* EXERCISE DESCRIPTION *
This exercise calls for copying every line below that holds the word "does".
****************************************
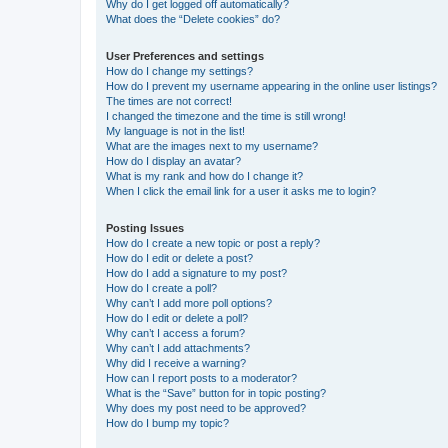
Why do I get logged off automatically?
What does the “Delete cookies” do?
User Preferences and settings
How do I change my settings?
How do I prevent my username appearing in the online user listings?
The times are not correct!
I changed the timezone and the time is still wrong!
My language is not in the list!
What are the images next to my username?
How do I display an avatar?
What is my rank and how do I change it?
When I click the email link for a user it asks me to login?
Posting Issues
How do I create a new topic or post a reply?
How do I edit or delete a post?
How do I add a signature to my post?
How do I create a poll?
Why can’t I add more poll options?
How do I edit or delete a poll?
Why can’t I access a forum?
Why can’t I add attachments?
Why did I receive a warning?
How can I report posts to a moderator?
What is the “Save” button for in topic posting?
Why does my post need to be approved?
How do I bump my topic?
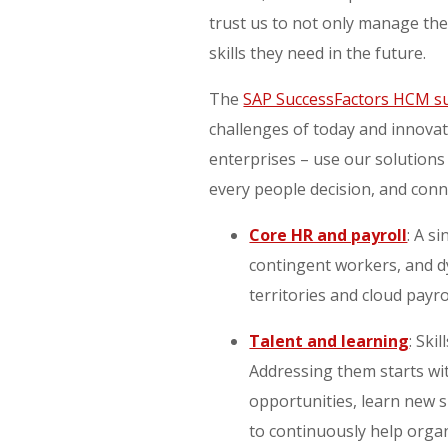
trust us to not only manage the
skills they need in the future.
The
SAP SuccessFactors HCM su
challenges of today and innova
enterprises – use our solutions
every people decision, and conn
Core HR and payroll
: A s
contingent workers, and d
territories and cloud payro
Talent and learning
: Ski
Addressing them starts wit
opportunities, learn new s
to continuously help orga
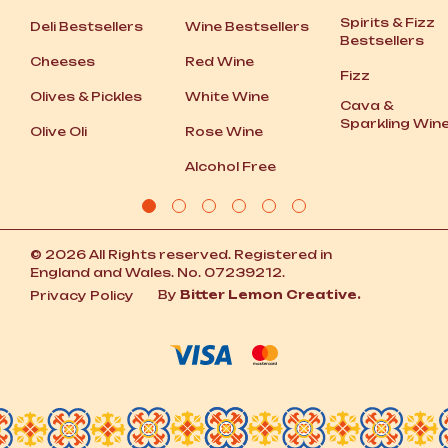
Spirits
&
Fizz
Deli Bestsellers
Wine Bestsellers
Bestsellers
Cheeses
Red Wine
Fizz
Olives
&
Pickles
White Wine
Cava
&
Sparkling Win
Olive Oli
Rose Wine
Alcohol Free
© 2026 All Rights reserved. Registered in
England and Wales. No. 07239212.
By
Bitter Lemon Creative.
Privacy Policy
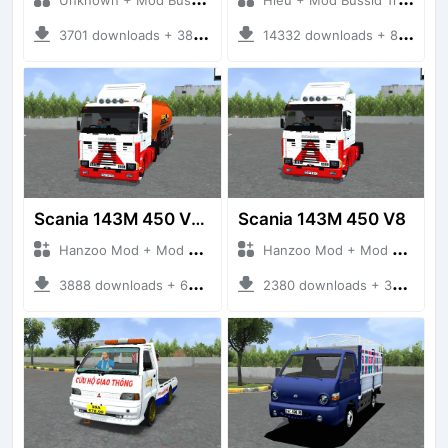
3701 downloads + 38 MB
14332 downloads + 80 MB
Scania 143M 450 V8 Trailer
Scania 143M 450 V8
Hanzoo Mod + Mod Bussid Truck
Hanzoo Mod + Mod Bussid Truck
3888 downloads + 63 MB
2380 downloads + 32 MB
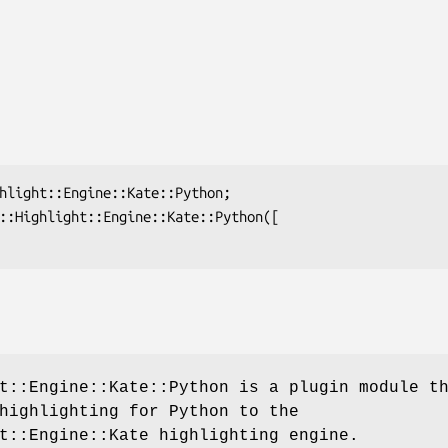
t::Engine::Kate::Python is a plugin module t
highlighting for Python to the
t::Engine::Kate highlighting engine.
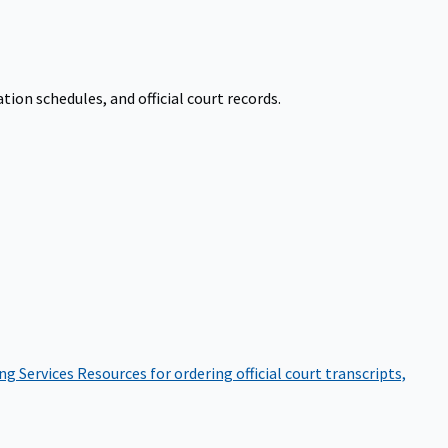
on schedules, and official court records.
ng Services
Resources for ordering official court transcripts,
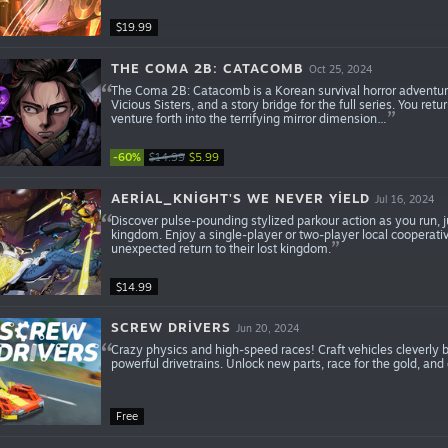
$19.99
THE COMA 2B: CATACOMB
Oct 25, 2024
The Coma 2B: Catacomb is a Korean survival horror adventure
Vicious Sisters, and a story bridge for the full series. You r
venture forth into the terrifying mirror dimension…
-60%
$14.99
$5.99
AERIAL_KNIGHT'S WE NEVER YIELD
Jul 16, 2024
Discover pulse-pounding stylized parkour action as you run, j
kingdom. Enjoy a single-player or two-player local cooperati
unexpected return to their lost kingdom.
$14.99
SCREW DRIVERS
Jun 20, 2024
Crazy physics and high-speed races! Craft vehicles cleverly 
powerful drivetrains. Unlock new parts, race for the gold, and 
Free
****************************************
* EXPECTED ANSWER *
What does the “Delete cookies” do?
Why does my post need to be approved?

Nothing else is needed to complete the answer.